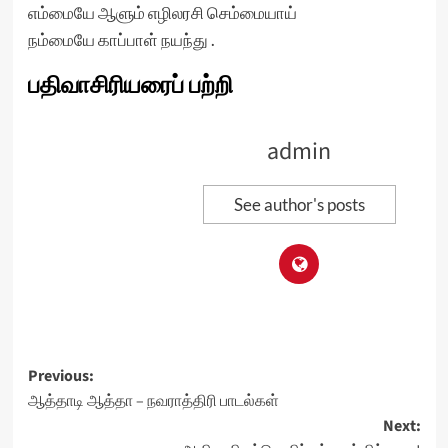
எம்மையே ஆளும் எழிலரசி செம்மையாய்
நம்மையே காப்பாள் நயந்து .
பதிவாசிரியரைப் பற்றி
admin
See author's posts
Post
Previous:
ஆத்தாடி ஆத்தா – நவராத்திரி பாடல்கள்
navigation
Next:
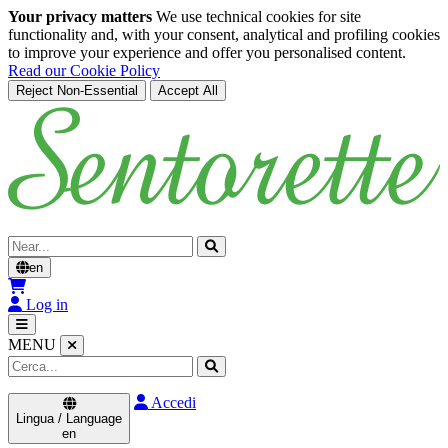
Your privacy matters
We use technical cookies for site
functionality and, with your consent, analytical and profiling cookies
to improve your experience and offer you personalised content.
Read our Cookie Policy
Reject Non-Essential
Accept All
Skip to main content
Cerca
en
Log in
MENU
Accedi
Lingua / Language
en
----------------
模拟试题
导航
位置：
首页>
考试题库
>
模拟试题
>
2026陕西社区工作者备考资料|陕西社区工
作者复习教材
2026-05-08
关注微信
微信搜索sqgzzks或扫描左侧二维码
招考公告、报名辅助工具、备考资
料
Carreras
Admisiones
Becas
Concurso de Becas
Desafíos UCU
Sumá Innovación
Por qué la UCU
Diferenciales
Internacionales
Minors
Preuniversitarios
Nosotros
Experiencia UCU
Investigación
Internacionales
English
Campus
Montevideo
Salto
----------------
■ **TASK OBJECTIVE**
Wherever "content" turns up in the records, copy the whole line.

■ **ANSWER SPACE**
to improve your experience and offer you personalised content.
Skip to main content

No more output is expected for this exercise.